Segment Open
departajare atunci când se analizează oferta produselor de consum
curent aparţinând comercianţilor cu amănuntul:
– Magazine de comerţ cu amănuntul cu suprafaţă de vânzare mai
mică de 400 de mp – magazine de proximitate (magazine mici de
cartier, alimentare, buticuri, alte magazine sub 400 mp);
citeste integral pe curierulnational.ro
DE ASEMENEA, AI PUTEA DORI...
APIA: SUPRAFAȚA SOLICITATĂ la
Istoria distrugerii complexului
Segment Closed
Segment Open
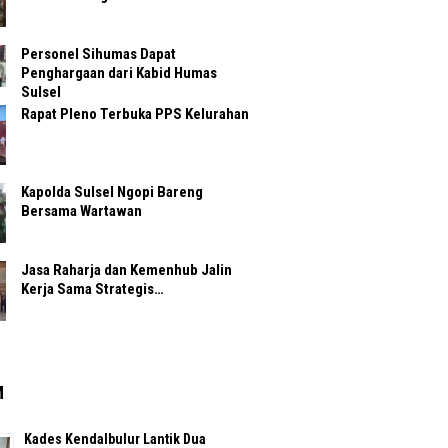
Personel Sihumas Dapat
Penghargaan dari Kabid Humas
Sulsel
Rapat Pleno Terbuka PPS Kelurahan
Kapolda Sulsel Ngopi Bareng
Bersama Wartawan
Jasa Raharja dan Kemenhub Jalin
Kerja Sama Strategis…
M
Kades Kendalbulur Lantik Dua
Segment Closed
Looking through the data above, copy out each line in which the string "Sulsel" occurs.

* [Exercise solution]:
Sulsel
Kapolda Sulsel Ngopi Bareng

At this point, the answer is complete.